The medical record could also be missing the physician’s intent to order services or procedures. “The intent must be included within the creation of the documentation of the encounter, and this is simply going to accurately define the medical necessity. When that provider can transfer exactly what happened in that room to the patient documentation in the medical record, the intent is going to be the most valuable portion of your documentation,” Pritchett added.

Correction: To correct this error, the physician needs to supply a complete and signed order or progress note that explains the intent of the services to be provided.

For example, a patient visits their primary care physician (PCP) after the patient injured their knee during a basketball game. The PCP performs a physical evaluation of the patient’s knee and orders magnetic resonance imaging (MRI) of the knee with intrathecal contrast for further evaluation. By ordering the knee MRI, the PCP is showing intent to continue patient care and the initial knee examination exhibits the medical necessity for 73722 (Magnetic resonance (eg, proton) imaging, any joint of lower extremity; with contrast material(s)).

Support Common Procedures With Sufficient Documentation

If a patient’s medical record doesn’t include recorded images or indication that images were captured, that constitutes insufficient documentation. Insufficient documentation errors apply to common procedures, as well.

For example, you have a medical report showing that a patient presented to their PCP with complaints of stomach pains. The PCP documented that the patient is being referred for a laparoscopic cholecystectomy, but the medical record doesn’t list imaging studies nor does the record include the images that should’ve been recorded. Without an X-ray, computed tomography (CT) scan, or MRI, there isn’t any evidence to support the medical necessity for removing the patient’s gallbladder.

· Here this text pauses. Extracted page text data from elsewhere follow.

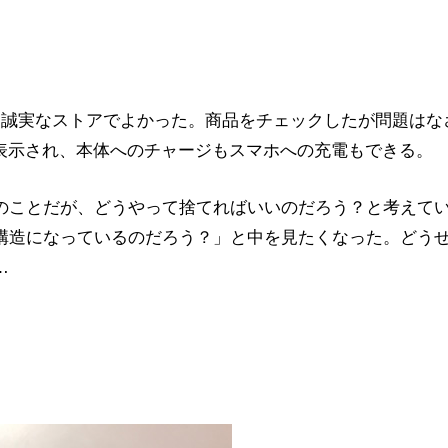
。誠実なストアでよかった。商品をチェックしたが問題はな
が表示され、本体へのチャージもスマホへの充電もできる。
のことだが、どうやって捨てればいいのだろう？と考えて
構造になっているのだろう？」と中を見たくなった。どう
…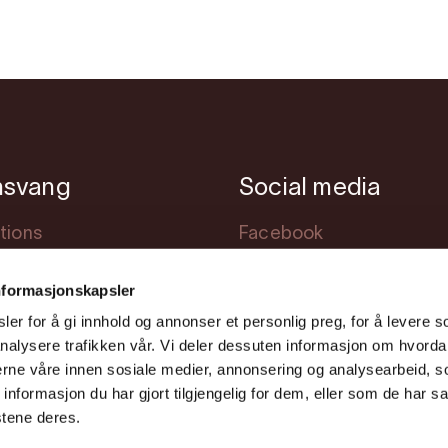
nsvang
Social media
tions
Facebook
modation
Instagram
nformasjonskapsler
s
Youtube
er for å gi innhold og annonser et personlig preg, for å levere s
ng
nalysere trafikken vår. Vi deler dessuten informasjon om hvorda
nerne våre innen sosiale medier, annonsering og analysearbeid, 
formasjon du har gjort tilgjengelig for dem, eller som de har sa
stene deres.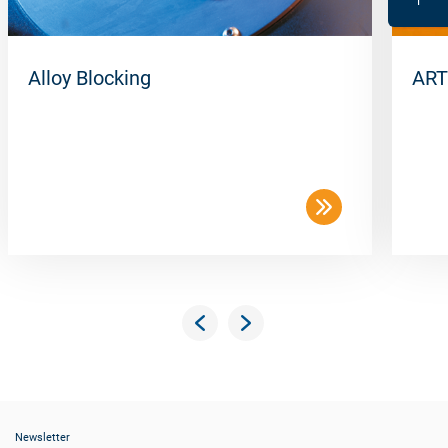
Alloy Blocking
ART
Newsletter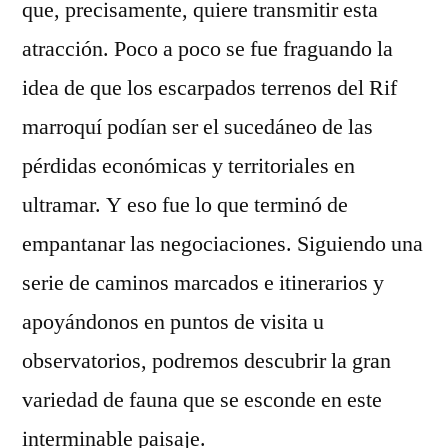
que, precisamente, quiere transmitir esta
atracción. Poco a poco se fue fraguando la
idea de que los escarpados terrenos del Rif
marroquí podían ser el sucedáneo de las
pérdidas económicas y territoriales en
ultramar. Y eso fue lo que terminó de
empantanar las negociaciones. Siguiendo una
serie de caminos marcados e itinerarios y
apoyándonos en puntos de visita u
observatorios, podremos descubrir la gran
variedad de fauna que se esconde en este
interminable paisaje.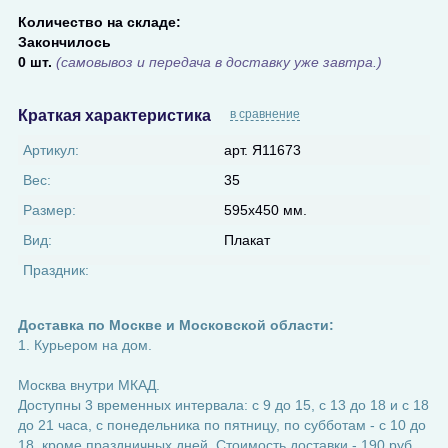
Количество на складе:
Закончилось
0 шт.
(самовывоз и передача в доставку уже завтра.)
Краткая характеристика
в сравнение
Артикул:
арт. Я11673
Вес:
35
Размер:
595x450 мм.
Вид:
Плакат
Праздник:
Доставка по Москве и Московской области:
1. Курьером на дом.
Москва внутри МКАД.
Доступны 3 временных интервала: с 9 до 15, с 13 до 18 и с 18
до 21 часа, с понедельника по пятницу, по субботам - с 10 до
18, кроме праздничных дней. Стоимость доставки - 190 руб.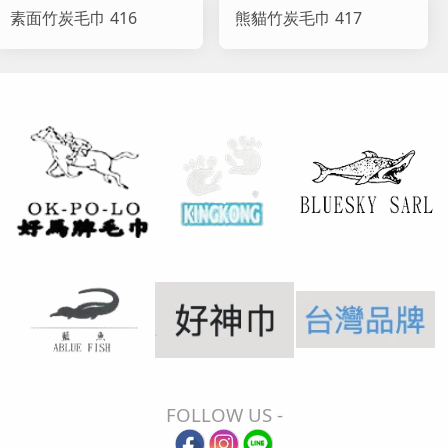
素面竹炭毛巾 416
熊貓竹炭毛巾 417
FOLLOW US -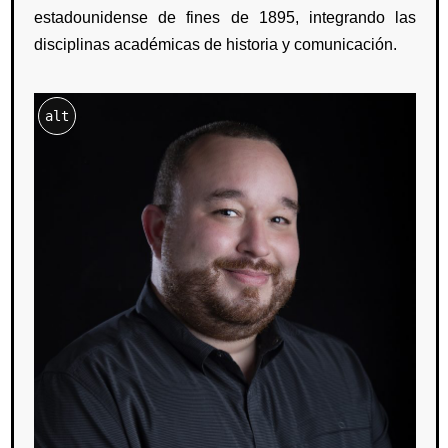
estadounidense de fines de 1895, integrando las
disciplinas académicas de historia y comunicación.
alt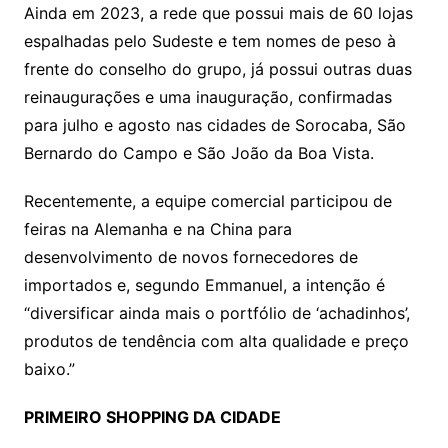
Ainda em 2023, a rede que possui mais de 60 lojas
espalhadas pelo Sudeste e tem nomes de peso à
frente do conselho do grupo, já possui outras duas
reinaugurações e uma inauguração, confirmadas
para julho e agosto nas cidades de Sorocaba, São
Bernardo do Campo e São João da Boa Vista.
Recentemente, a equipe comercial participou de
feiras na Alemanha e na China para
desenvolvimento de novos fornecedores de
importados e, segundo Emmanuel, a intenção é
“diversificar ainda mais o portfólio de ‘achadinhos’,
produtos de tendência com alta qualidade e preço
baixo.”
PRIMEIRO SHOPPING DA CIDADE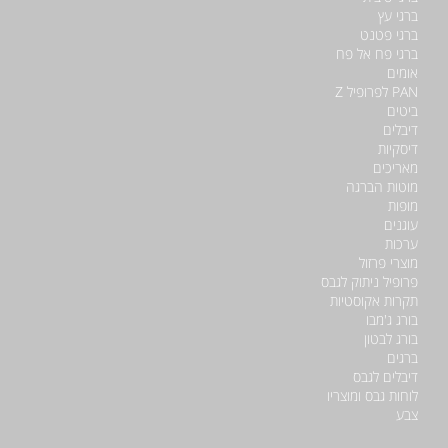
ברגי עץ
ברגי פטנט
ברגי פח אל פח
אומים
PAN לפרופיל Z
ביטים
דיבלים
דיסקיות
מאריכים
מוטות הברגה
מופות
עוגנים
ערכות
מוצרי פרזול
פרופיל ניתוק לגבס
תקרות אקוסטיות
בורג ג'מבו
בורג לבטון
ברגים
דיבלים לגבס
לוחות גבס ומוצריו
צבע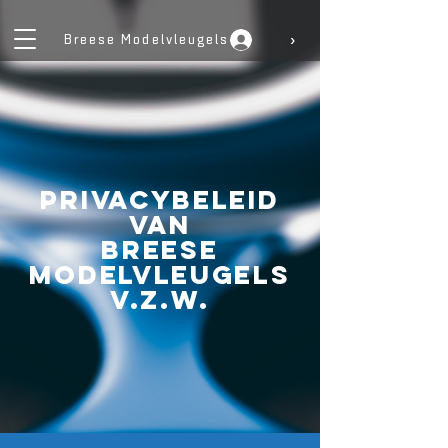
›
Breese Modelvleugels
PRIVACYBELEID
van
Breese
Modelvleugels
V.Z.W.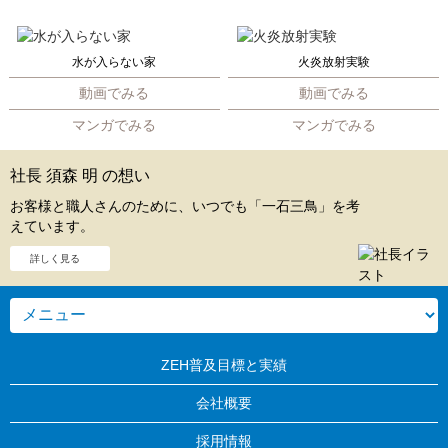
水が入らない家
火炎放射実験
動画でみる
動画でみる
マンガでみる
マンガでみる
社長 須森 明 の想い
お客様と職人さんのために、いつでも「一石三鳥」を考
えています。
詳しく見る
ZEH普及目標と実績
会社概要
採用情報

“CT scans are one of the major OIG audits in 2023, and they’re looking for three things. They’re looking for intent to order, insufficient documentation in the medical records, [and documentation] that supports medical necessity for the CT scan being done,” Pritchett said.

Correction: Double-check the documentation and the medical record for information and images related to the radiological studies. Query the provider if any of the required materials are missing that can help back up the claim.